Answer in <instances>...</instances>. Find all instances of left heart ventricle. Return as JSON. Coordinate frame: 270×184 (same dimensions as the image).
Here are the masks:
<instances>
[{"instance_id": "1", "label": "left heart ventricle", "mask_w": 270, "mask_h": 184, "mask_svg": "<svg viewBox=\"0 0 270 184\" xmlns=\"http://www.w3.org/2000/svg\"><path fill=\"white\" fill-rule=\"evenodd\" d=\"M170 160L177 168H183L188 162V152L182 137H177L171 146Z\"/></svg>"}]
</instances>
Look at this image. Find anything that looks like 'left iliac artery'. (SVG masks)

==

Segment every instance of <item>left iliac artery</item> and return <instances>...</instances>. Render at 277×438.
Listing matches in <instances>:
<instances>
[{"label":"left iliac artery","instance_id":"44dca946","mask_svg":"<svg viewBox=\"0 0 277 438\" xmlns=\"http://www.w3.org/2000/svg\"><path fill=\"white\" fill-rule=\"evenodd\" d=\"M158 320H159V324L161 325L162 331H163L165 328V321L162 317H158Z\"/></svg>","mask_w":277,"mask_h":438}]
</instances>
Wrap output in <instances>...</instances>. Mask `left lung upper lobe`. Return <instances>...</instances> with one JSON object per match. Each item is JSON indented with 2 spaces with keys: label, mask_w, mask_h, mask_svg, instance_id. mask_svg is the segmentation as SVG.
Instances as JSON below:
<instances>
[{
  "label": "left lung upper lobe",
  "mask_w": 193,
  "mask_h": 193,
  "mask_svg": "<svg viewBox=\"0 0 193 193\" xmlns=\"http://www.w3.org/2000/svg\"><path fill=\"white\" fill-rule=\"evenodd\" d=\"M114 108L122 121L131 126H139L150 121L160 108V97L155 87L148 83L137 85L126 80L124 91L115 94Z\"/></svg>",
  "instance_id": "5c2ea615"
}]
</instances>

• _WHAT THIS TASK INVOLVES_
For the lines above, output exactly those from the line containing "Answer in <instances>...</instances>." through the line containing "Look at this", and skip the others.

• _WRITTEN ANSWER_
Answer in <instances>...</instances>. Find all instances of left heart ventricle. Return as JSON. Coordinate frame: 270×184 (same dimensions as the image).
Here are the masks:
<instances>
[{"instance_id": "1", "label": "left heart ventricle", "mask_w": 270, "mask_h": 184, "mask_svg": "<svg viewBox=\"0 0 270 184\" xmlns=\"http://www.w3.org/2000/svg\"><path fill=\"white\" fill-rule=\"evenodd\" d=\"M170 160L177 168H183L188 162V152L182 137H177L171 146Z\"/></svg>"}]
</instances>
Look at this image. Find anything that looks like 'left iliac artery'. (SVG masks)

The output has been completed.